Dataset entries:
════════
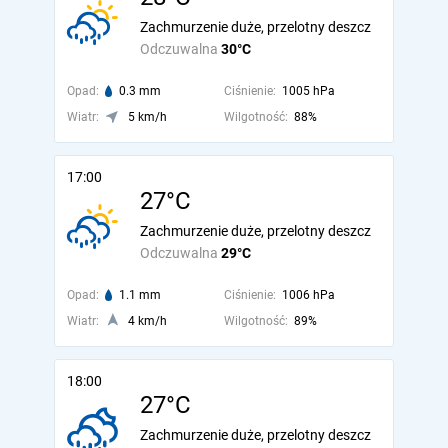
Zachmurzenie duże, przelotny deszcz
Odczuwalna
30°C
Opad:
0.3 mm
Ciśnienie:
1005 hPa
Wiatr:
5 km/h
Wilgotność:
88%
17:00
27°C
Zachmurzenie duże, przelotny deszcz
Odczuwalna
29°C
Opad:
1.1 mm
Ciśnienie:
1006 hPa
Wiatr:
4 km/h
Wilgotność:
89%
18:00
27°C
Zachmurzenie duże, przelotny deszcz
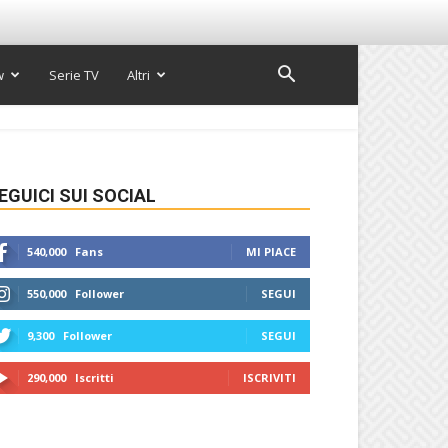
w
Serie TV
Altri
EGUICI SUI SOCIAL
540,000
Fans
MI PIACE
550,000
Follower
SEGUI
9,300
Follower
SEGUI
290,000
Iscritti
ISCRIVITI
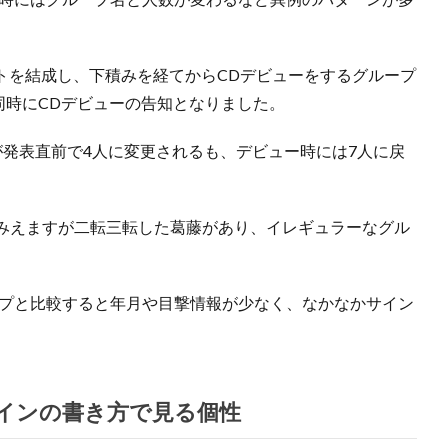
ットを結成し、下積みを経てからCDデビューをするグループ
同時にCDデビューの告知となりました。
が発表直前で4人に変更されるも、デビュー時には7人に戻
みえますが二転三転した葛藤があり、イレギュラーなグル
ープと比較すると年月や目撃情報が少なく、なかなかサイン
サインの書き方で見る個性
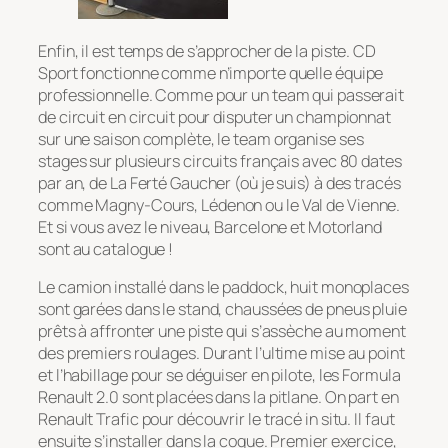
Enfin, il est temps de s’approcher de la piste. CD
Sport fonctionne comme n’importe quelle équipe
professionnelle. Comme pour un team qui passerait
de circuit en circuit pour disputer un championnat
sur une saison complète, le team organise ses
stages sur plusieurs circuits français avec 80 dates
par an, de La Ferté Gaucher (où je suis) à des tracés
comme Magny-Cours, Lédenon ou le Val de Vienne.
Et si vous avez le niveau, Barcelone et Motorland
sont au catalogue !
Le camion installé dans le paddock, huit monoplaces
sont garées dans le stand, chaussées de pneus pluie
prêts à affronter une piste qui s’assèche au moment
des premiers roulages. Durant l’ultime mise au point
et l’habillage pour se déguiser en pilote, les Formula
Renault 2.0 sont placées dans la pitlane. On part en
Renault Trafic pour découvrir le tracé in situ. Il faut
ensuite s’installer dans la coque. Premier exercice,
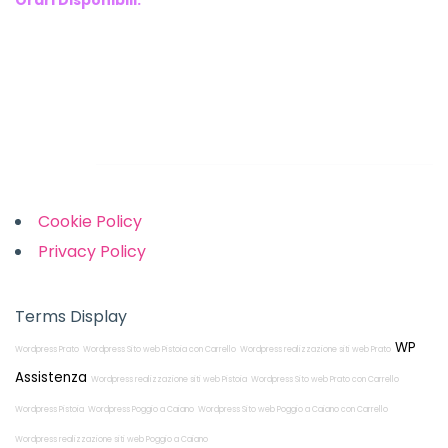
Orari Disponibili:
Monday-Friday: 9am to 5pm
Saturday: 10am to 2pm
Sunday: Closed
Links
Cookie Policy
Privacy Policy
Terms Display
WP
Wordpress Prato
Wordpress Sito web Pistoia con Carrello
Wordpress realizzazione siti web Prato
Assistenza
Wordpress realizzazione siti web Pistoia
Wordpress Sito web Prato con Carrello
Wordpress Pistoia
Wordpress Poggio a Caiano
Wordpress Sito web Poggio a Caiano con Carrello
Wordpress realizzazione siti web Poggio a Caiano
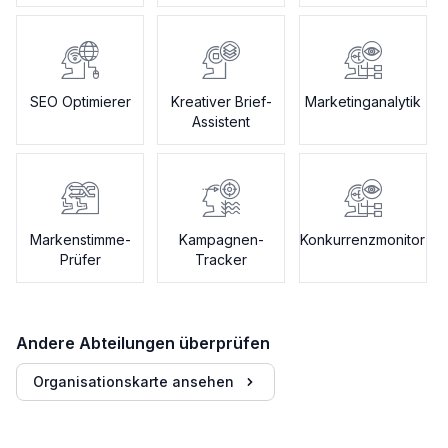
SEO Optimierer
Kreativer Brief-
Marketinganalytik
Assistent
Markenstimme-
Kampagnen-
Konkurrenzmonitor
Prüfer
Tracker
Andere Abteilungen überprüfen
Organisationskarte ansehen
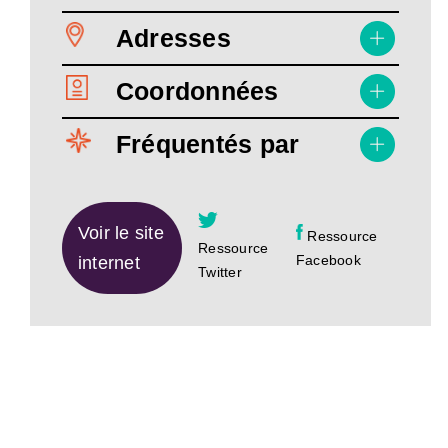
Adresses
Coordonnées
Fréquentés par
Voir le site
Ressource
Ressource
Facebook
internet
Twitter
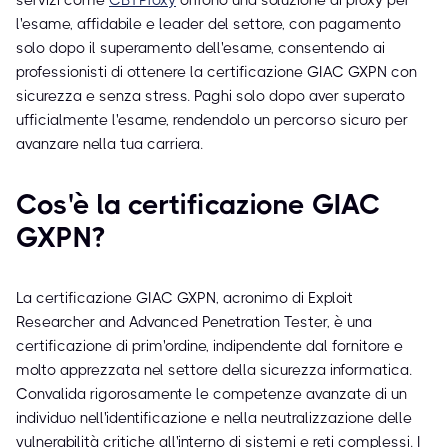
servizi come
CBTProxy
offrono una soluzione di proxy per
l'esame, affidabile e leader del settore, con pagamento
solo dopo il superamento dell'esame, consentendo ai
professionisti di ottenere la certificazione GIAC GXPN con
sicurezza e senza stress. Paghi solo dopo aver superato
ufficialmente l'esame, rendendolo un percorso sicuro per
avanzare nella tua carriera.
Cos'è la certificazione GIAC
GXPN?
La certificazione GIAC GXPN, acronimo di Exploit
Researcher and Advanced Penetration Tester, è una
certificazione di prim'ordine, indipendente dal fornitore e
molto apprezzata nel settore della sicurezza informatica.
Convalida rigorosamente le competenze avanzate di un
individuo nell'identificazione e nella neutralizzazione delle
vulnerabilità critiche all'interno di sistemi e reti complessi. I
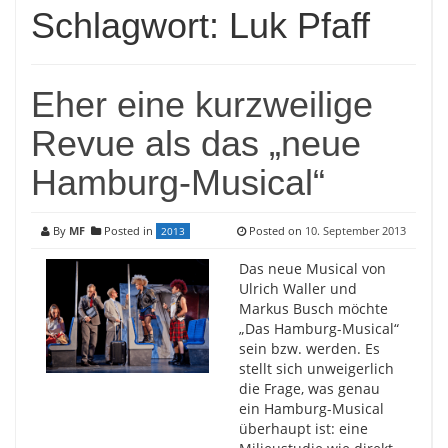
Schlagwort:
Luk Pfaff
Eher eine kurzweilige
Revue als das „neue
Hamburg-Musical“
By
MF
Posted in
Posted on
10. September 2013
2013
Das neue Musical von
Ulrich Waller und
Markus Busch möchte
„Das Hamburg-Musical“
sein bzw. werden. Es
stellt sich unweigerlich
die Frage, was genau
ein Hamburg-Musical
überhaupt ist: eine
════════
TASK GOAL:
Return the records above exactly as written, but without any of the pictures.

RESPONSE TO THIS EXERCISE:
Zachmurzenie duże, przelotny deszcz
Odczuwalna
30°C
Opad:
0.3 mm
Ciśnienie:
1005 hPa
Wiatr:
5 km/h
Wilgotność:
88%
17:00
27°C
Zachmurzenie duże, przelotny deszcz
Odczuwalna
29°C
Opad:
1.1 mm
Ciśnienie:
1006 hPa
Wiatr:
4 km/h
Wilgotność:
89%
18:00
27°C
Zachmurzenie duże, przelotny deszcz
w
Serie TV
Altri
EGUICI SUI SOCIAL
540,000
Fans
MI PIACE
550,000
Follower
SEGUI
9,300
Follower
SEGUI
290,000
Iscritti
ISCRIVITI
ットを結成し、下積みを経てからCDデビューをするグループ
同時にCDデビューの告知となりました。
が発表直前で4人に変更されるも、デビュー時には7人に戻
みえますが二転三転した葛藤があり、イレギュラーなグル
ープと比較すると年月や目撃情報が少なく、なかなかサイン
サインの書き方で見る個性
Enfin, il est temps de s’approcher de la piste. CD
Sport fonctionne comme n’importe quelle équipe
professionnelle. Comme pour un team qui passerait
de circuit en circuit pour disputer un championnat
sur une saison complète, le team organise ses
stages sur plusieurs circuits français avec 80 dates
par an, de La Ferté Gaucher (où je suis) à des tracés
comme Magny-Cours, Lédenon ou le Val de Vienne.
Et si vous avez le niveau, Barcelone et Motorland
sont au catalogue !
Le camion installé dans le paddock, huit monoplaces
sont garées dans le stand, chaussées de pneus pluie
prêts à affronter une piste qui s’assèche au moment
des premiers roulages. Durant l’ultime mise au point
et l’habillage pour se déguiser en pilote, les Formula
Renault 2.0 sont placées dans la pitlane. On part en
Renault Trafic pour découvrir le tracé in situ. Il faut
ensuite s’installer dans la coque. Premier exercice,
Orari Disponibili:
Monday-Friday: 9am to 5pm
Saturday: 10am to 2pm
Sunday: Closed
Links
Cookie Policy
Privacy Policy
Terms Display
WP
Wordpress Prato
Wordpress Sito web Pistoia con Carrello
Wordpress realizzazione siti web Prato
Assistenza
Wordpress realizzazione siti web Pistoia
Wordpress Sito web Prato con Carrello
Wordpress Pistoia
Wordpress Poggio a Caiano
Wordpress Sito web Poggio a Caiano con Carrello
Wordpress realizzazione siti web Poggio a Caiano
SEO Optimierer
Kreativer Brief-
Marketinganalytik
Assistent
Markenstimme-
Kampagnen-
Konkurrenzmonitor
Prüfer
Tracker
Andere Abteilungen überprüfen
Organisationskarte ansehen
Adresses
Coordonnées
Fréquentés par
Voir le site
Ressource
Ressource
Facebook
internet
Twitter
servizi come
CBTProxy
offrono una soluzione di proxy per
l'esame, affidabile e leader del settore, con pagamento
solo dopo il superamento dell'esame, consentendo ai
professionisti di ottenere la certificazione GIAC GXPN con
sicurezza e senza stress. Paghi solo dopo aver superato
ufficialmente l'esame, rendendolo un percorso sicuro per
avanzare nella tua carriera.
Cos'è la certificazione GIAC
GXPN?
La certificazione GIAC GXPN, acronimo di Exploit
Researcher and Advanced Penetration Tester, è una
certificazione di prim'ordine, indipendente dal fornitore e
molto apprezzata nel settore della sicurezza informatica.
Convalida rigorosamente le competenze avanzate di un
individuo nell'identificazione e nella neutralizzazione delle
vulnerabilità critiche all'interno di sistemi e reti complessi. I
Schlagwort:
Luk Pfaff
Eher eine kurzweilige
Revue als das „neue
Hamburg-Musical“
By
MF
Posted in
Posted on
10. September 2013
2013
Das neue Musical von
Ulrich Waller und
Markus Busch möchte
„Das Hamburg-Musical“
sein bzw. werden. Es
stellt sich unweigerlich
die Frage, was genau
ein Hamburg-Musical
überhaupt ist: eine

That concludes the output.